The Internet is a hugely successful human made artifact that has changed the society fundamentally. In becoming such a hugely successful infrastructure the usage of the Internet and, thus, the Internet has and continues to change as my research has highlighted. Thus, we have to
- continuously analyze the usage as well as the underlying infrastructure,
- understand the current performance bottlenecks,
- explore how novel applications interact and should interact with the infrastructure,
- design appropriate network management mechanisms and security mechanisms,
- explore how to incentivize efficient network usage and network upgrades.
One important understudied aspect are the effects of Internet outages with can be dramatic for manufacturing, financial markets, critical infrastructures, and entertainment. Among the future challenges in this context are understanding the interdependencies of the infrastructures,
- predicting the impact of (partial) outages,
- ensuring sufficient redundancy within the infrastructure.
Nowadays, the Internet is about communication, computation, and storage. IT-cloud providers provide “on demand” connectivity for user to the cloud. Internet Service Providers (ISPs) are in the process of deploying fog networks, microdatacenters co-located with network aggregation points. With this infrastructure we can realize future services via service specific CloudNets: virtual networks that combine clouds with networking. CloudNets - much like cloud resources - can grow, shrink, and/or be moved dynamically. Among the future challenges in this context are
- algorithms to scale, shrink, and place CloudNets,
- what tailored protocol to use for what application,
- how to design and utilize mechanism for interactions between the infrastructure and the application.
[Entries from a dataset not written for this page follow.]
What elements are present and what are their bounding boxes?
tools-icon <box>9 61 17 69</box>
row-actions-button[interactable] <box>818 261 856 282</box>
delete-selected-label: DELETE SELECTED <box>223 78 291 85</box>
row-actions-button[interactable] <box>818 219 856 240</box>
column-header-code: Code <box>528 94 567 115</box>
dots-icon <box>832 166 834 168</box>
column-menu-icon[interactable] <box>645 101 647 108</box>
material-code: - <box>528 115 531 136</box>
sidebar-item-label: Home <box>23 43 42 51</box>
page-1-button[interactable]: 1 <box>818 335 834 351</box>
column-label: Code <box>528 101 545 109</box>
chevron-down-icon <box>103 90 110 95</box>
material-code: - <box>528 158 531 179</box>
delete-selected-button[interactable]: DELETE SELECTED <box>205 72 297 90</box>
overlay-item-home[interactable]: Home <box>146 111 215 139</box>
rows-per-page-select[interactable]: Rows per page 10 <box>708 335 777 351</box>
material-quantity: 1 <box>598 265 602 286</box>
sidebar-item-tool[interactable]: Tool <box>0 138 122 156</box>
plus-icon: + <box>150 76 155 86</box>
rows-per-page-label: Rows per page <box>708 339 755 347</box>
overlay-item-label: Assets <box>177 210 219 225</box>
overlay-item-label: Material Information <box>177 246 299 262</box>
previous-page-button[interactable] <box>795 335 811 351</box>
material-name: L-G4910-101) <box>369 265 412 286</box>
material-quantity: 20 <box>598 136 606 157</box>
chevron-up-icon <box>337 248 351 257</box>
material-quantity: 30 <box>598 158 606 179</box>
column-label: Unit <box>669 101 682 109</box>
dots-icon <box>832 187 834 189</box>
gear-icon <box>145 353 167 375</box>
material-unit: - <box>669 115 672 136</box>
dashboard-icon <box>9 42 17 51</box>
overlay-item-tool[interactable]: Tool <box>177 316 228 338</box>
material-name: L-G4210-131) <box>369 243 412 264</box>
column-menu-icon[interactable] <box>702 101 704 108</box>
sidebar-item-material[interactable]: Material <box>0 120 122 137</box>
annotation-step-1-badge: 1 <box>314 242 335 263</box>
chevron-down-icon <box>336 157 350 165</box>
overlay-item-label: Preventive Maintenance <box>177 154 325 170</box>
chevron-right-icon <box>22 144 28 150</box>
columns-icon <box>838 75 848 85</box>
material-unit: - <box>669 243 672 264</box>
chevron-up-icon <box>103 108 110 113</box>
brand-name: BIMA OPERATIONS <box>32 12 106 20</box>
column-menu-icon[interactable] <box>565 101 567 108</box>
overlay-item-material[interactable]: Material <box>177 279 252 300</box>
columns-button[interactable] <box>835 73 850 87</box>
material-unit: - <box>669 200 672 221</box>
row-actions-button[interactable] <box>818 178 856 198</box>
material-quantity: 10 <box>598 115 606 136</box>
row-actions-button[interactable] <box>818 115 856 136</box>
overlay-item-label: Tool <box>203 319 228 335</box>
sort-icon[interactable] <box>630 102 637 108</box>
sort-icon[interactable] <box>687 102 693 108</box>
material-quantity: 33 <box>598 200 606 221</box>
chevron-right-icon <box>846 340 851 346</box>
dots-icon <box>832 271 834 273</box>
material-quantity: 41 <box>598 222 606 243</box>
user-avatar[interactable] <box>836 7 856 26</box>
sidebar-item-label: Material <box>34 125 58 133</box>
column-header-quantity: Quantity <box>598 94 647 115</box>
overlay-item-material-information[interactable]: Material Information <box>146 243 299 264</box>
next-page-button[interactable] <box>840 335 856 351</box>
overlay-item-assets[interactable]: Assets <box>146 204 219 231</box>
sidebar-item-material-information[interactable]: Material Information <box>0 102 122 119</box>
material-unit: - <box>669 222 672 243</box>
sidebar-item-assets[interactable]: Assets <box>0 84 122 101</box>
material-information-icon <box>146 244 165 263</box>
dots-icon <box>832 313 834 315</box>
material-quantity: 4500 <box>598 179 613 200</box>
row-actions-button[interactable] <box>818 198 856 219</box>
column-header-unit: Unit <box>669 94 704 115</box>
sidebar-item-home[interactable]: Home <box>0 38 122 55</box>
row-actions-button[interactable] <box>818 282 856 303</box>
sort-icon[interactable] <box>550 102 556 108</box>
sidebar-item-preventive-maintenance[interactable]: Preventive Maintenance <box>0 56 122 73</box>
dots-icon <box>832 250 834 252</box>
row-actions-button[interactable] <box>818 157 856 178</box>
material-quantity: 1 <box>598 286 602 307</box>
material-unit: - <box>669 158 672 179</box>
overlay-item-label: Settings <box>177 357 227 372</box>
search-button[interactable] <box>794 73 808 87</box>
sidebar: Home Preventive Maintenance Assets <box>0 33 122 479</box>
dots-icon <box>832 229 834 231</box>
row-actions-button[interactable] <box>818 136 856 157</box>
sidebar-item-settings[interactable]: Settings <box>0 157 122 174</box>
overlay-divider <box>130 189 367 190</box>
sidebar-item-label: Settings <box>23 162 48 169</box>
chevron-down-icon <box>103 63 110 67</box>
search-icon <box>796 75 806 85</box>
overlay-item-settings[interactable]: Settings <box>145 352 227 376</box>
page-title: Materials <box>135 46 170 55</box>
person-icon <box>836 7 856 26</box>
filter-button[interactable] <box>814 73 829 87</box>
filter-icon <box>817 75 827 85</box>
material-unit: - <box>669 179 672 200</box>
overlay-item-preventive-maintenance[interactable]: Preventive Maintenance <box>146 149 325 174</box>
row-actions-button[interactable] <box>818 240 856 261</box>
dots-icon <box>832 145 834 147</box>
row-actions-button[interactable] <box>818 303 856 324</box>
In a few years staggering volumes of data will be continuously generated almost everywhere. Moreover, this data will grow exponentially. At the same time our analytic and processing capabilities will have further advanced and, e.g., offer intelligent machine learning mechanisms. In addition, everyone wants to be able to have ubiquitous access to information from everywhere at any time.
Thus, data streams will have to be processed and distributed in a coordinated manner in real-time. This requires a distributed processing platform where processing and data can move around freely and securely in an optimal fashion enabling fast reaction time and minimal resource consumption. In the process data provenance, quality criteria, and time constraints, both varying per customer, will have to be taken into account. This requires the integration of information processing and networking into a single paradigm. We envision that data will flow along various Collaborative Data Processing Pipelines (CDPP). Among the future challenges in this context are:
- the control as well as data plane of such CDPPs which can be build on top of CloudNets and can take advantage of concepts from software defined networking (SDN) and network function virtualization (NFV) and
- How to ensure consistency of the global control plane with the actual network configuration across multiple levels of virtualization.
To tackle these challenges my research approach is to collect data from operational networks, analyze them using big-data analytics to identify invariants, revisit assumptions, and detect where current performance bottlenecks in the Internet architecture are. Hereby, we use simulation environments to validate our analysis results and to enable “what-if” studies. These insights are then the foundation for shaping the future Internet via optimizations and alternative designs. Hereby, I consider protocol enhancements, novel network management tools, and how to take advantage of concepts from software-defined networking.